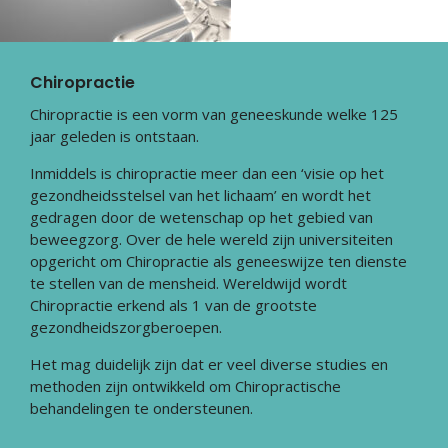
Chiropractie
Chiropractie is een vorm van geneeskunde welke 125
jaar geleden is ontstaan.
Inmiddels is chiropractie meer dan een ‘visie op het
gezondheidsstelsel van het lichaam’ en wordt het
gedragen door de wetenschap op het gebied van
beweegzorg. Over de hele wereld zijn universiteiten
opgericht om Chiropractie als geneeswijze ten dienste
te stellen van de mensheid. Wereldwijd wordt
Chiropractie erkend als 1 van de grootste
gezondheidszorgberoepen.
Het mag duidelijk zijn dat er veel diverse studies en
methoden zijn ontwikkeld om Chiropractische
behandelingen te ondersteunen.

++++

◆ TASK INSTRUCTIONS ◆
Once you have identified the lines above that contain "zijn", copy each of them.

◆ FINISHED EXERCISE ◆
beweegzorg. Over de hele wereld zijn universiteiten
Het mag duidelijk zijn dat er veel diverse studies en
methoden zijn ontwikkeld om Chiropractische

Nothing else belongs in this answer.